3 Results of the abundance determination

Relative intensities of all emission lines together with the equivalent width EW(H$\beta$, emis), extinction coefficient C(H$\beta$) and the equivalent width of the hydrogen absorption lines are given in Table 2. The extinction coefficient C(H$\beta$) was derived from the hydrogen Balmer emission decrement using the self-consistent method described by Izotov et al. (1994). For both UM 408 and A 1228+12 the continuum was drawn as a running mean without accounting for possible absorption features. For UM 151, before obtaining emission line intensities, the underlying continuum was drawn including Balmer absorption lines and other apparent absorption features. Their measured equivalent widths were used for age estimates (see Table 5). The quoted $EW({\rm abs})$ for this galaxy in Table 2 is the residual value that is derived after the underlying continuum was drawn, including strong Balmer absorptions. The EW of emission H$\beta$ is calculated on a running mean continuum that will be compared with the model value below. The derived extinction coefficients are in the range from zero for A 1228+12, 0.2 for UM 151, to $\sim$0.6 for UM 408. The latter value is somewhat larger than usually is observed in this type of galaxies. For A 1228+12 and UM 408 the chemical abundances and physical parameters have been obtained with the method outlined in the paper of Izotov et al. (1997). The resulting values are given in Table 3.

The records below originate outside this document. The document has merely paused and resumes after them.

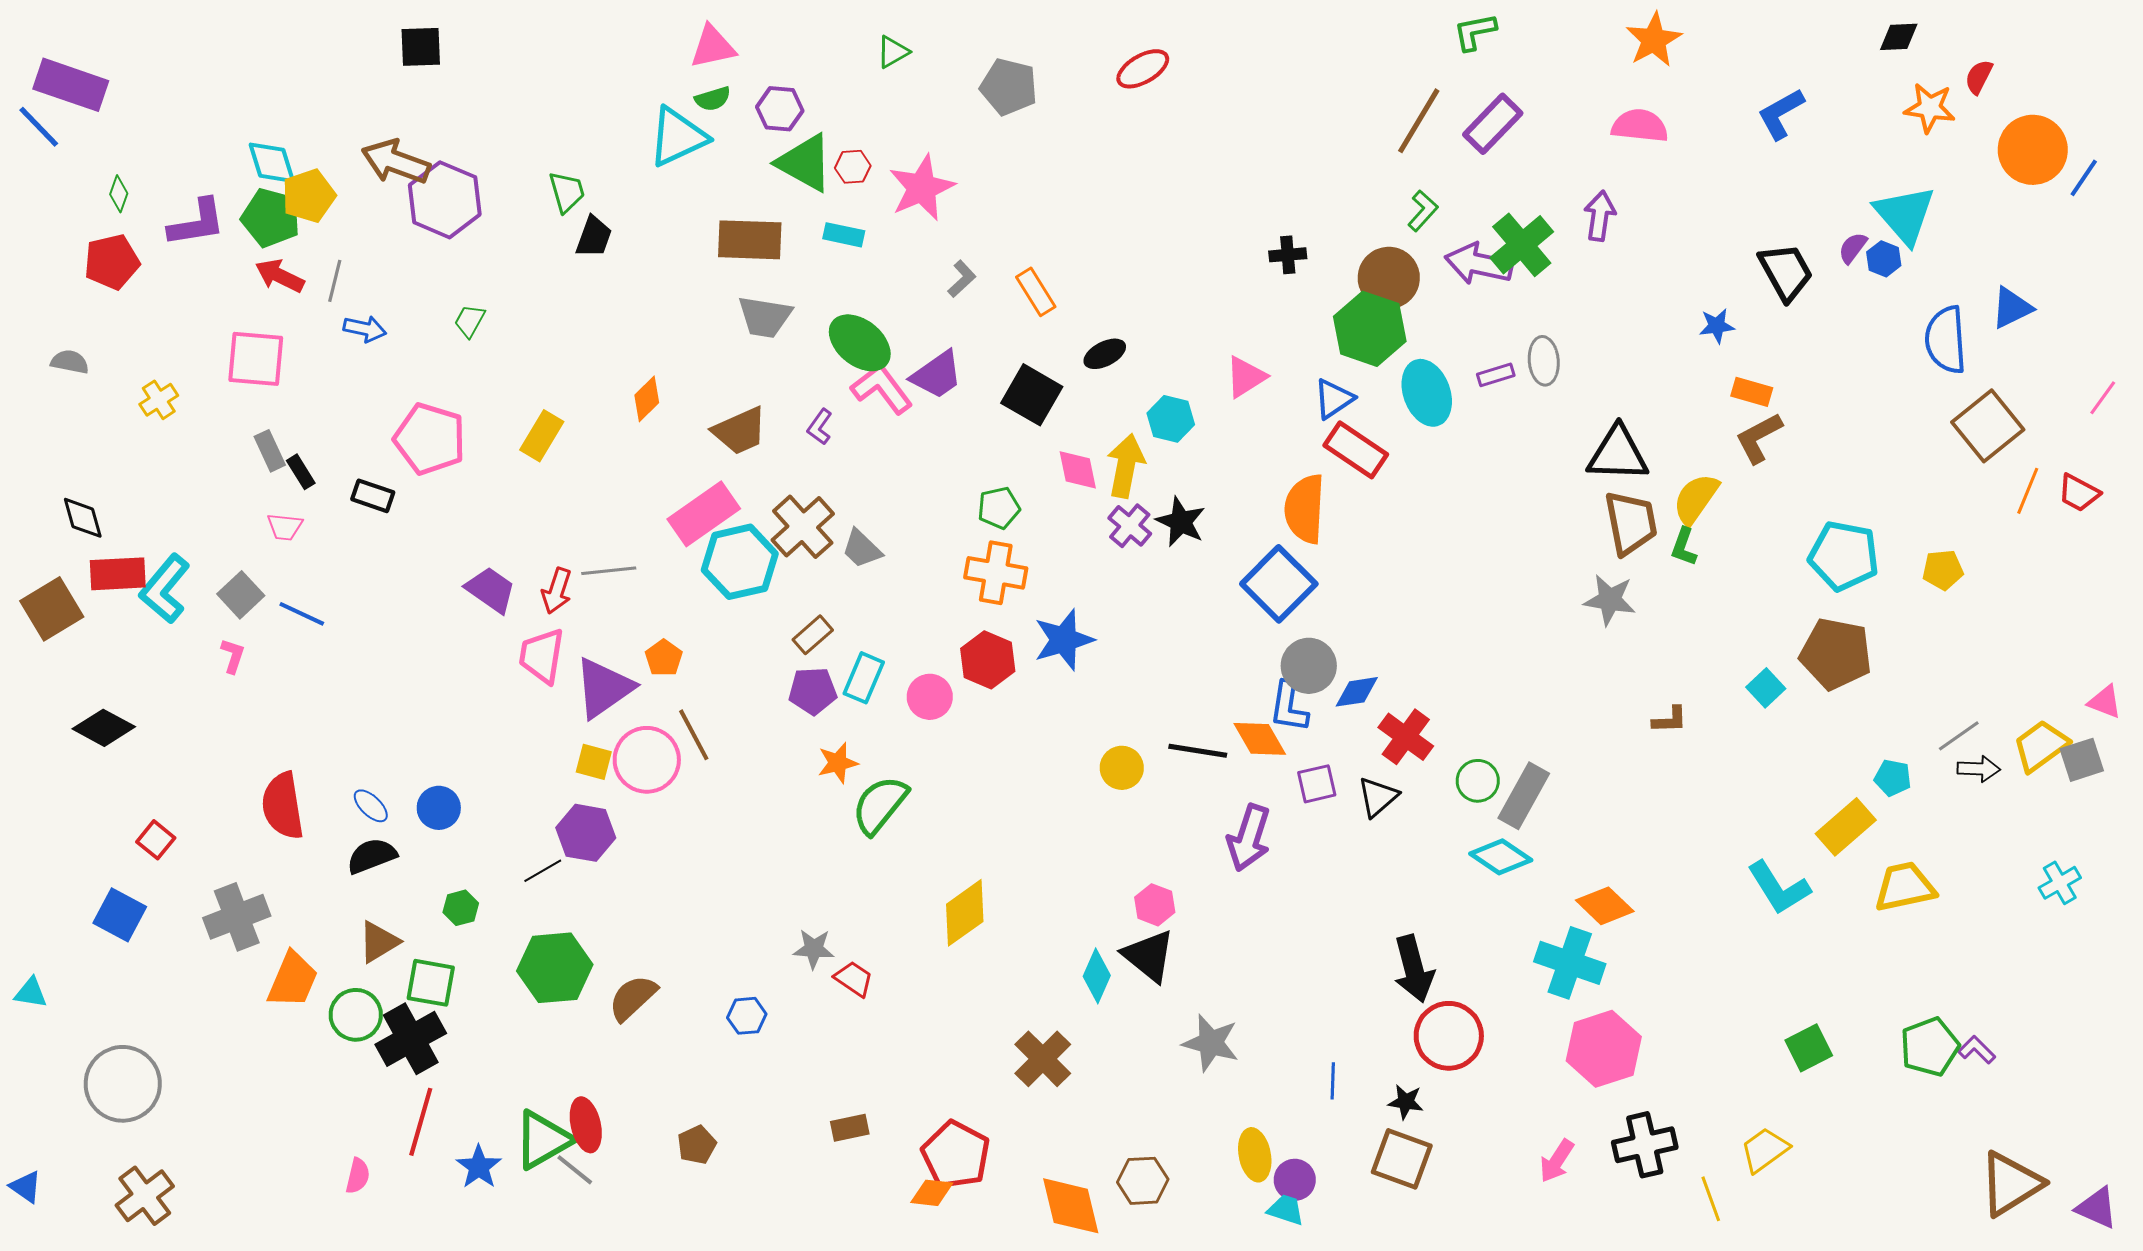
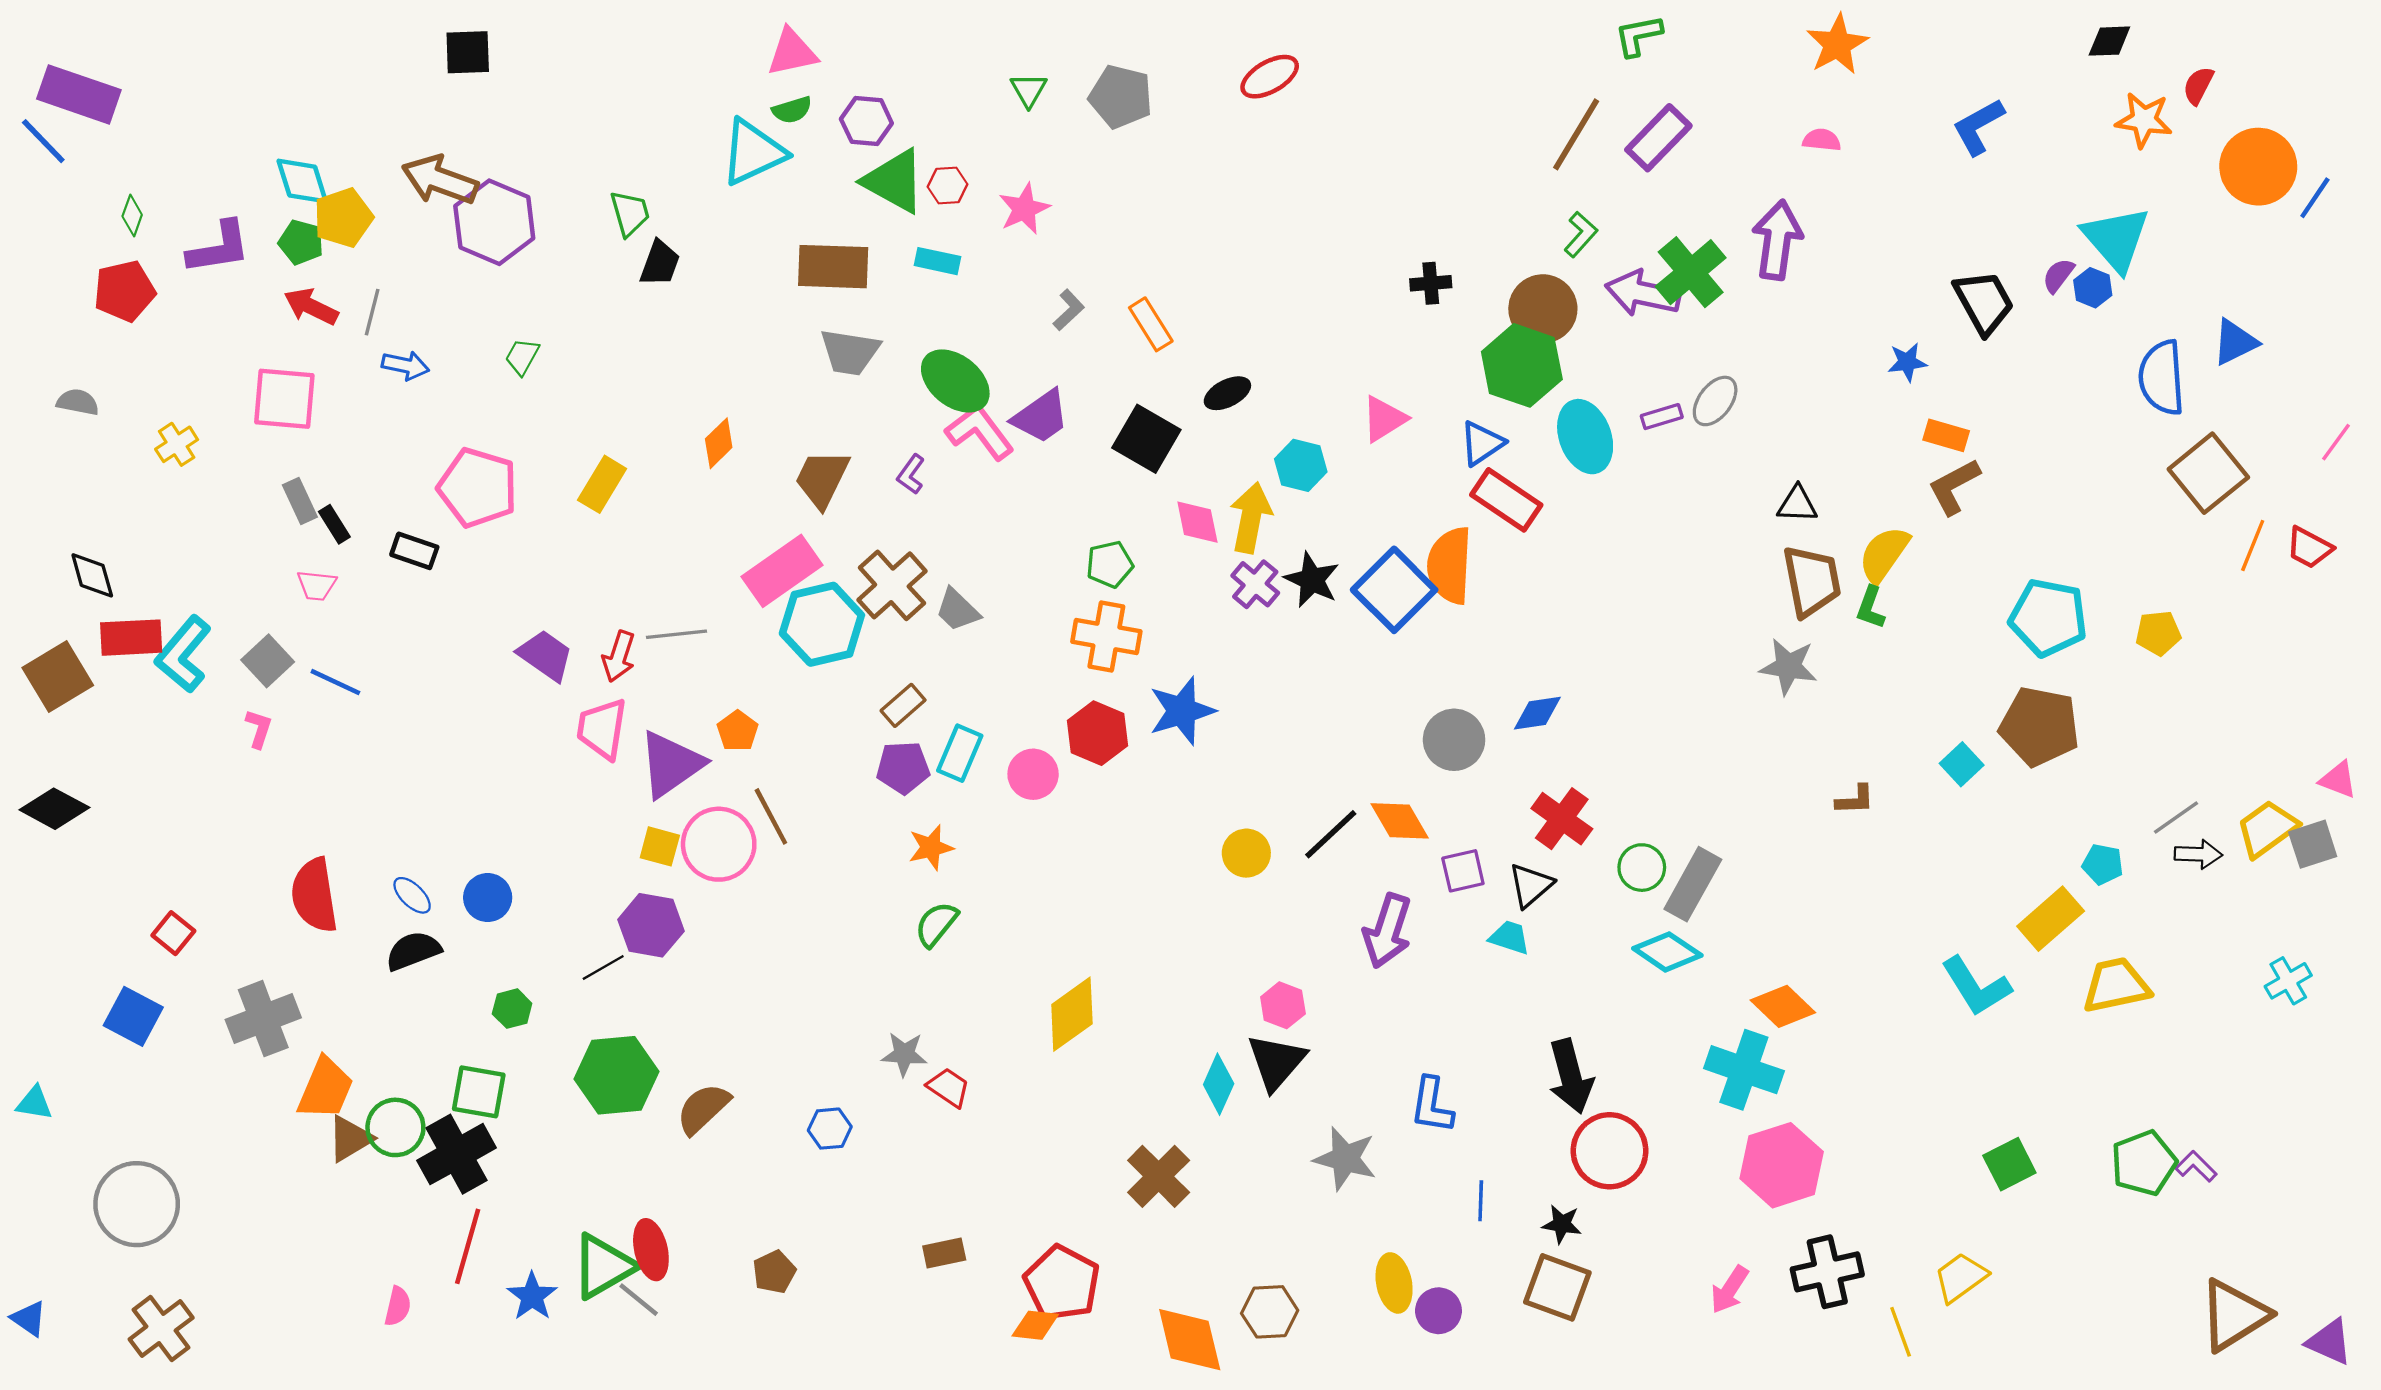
green triangle: (893, 52) -> (1029, 90), moved, turned -30
pink semicircle: (1640, 126) -> (1822, 140), size x0.6
pink star: (922, 188) -> (1024, 209), size x0.7
purple arrow: (1600, 216) -> (1777, 240), size x1.4
green pentagon: (271, 218) -> (301, 242), size x0.7
gray ellipse: (1544, 361) -> (1715, 401), turned 42
brown trapezoid: (740, 431) -> (822, 479), turned 140
black triangle: (1618, 454) -> (1797, 504), size x0.6
blue square: (1279, 584) -> (1394, 590), moved
blue diamond: (1357, 692) -> (1537, 713), moved
blue L-shape: (1289, 707) -> (1432, 1105), moved
black diamond: (104, 728) -> (54, 809), moved
black line: (1198, 751) -> (1331, 834), turned -52
green semicircle: (880, 805) -> (936, 924), moved, size x0.7
brown triangle: (379, 942) -> (350, 1139), moved
black triangle: (1149, 956) -> (1276, 1062), turned 32
cyan trapezoid: (1286, 1210) -> (1510, 938), moved

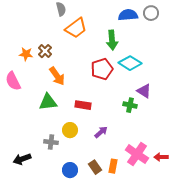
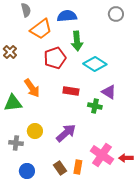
blue semicircle: (128, 15) -> (67, 16), moved
red pentagon: (102, 69) -> (55, 58), moved
orange arrow: (57, 76) -> (32, 88), moved
red rectangle: (83, 105) -> (71, 91), moved
purple arrow: (101, 132) -> (66, 133), size x1.5
blue circle: (70, 170) -> (27, 171), moved

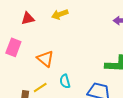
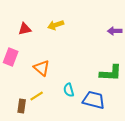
cyan semicircle: (65, 81) -> (69, 90), moved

For UM 151, since no measurable [O III] $\lambda$4363 Å line has been detected, the metallicity has been estimated by means of empirical methods (see more details in Sect. 4.1).

The EW of emission H$\beta$ presented in Table 2 were used to derive starburst ages according to the Starburst99 model (Leitherer et al. 1999) in Sects. 4.1 and 4.3. It was assumed that extinction values for the ionized gas and the young stellar clusters are similar.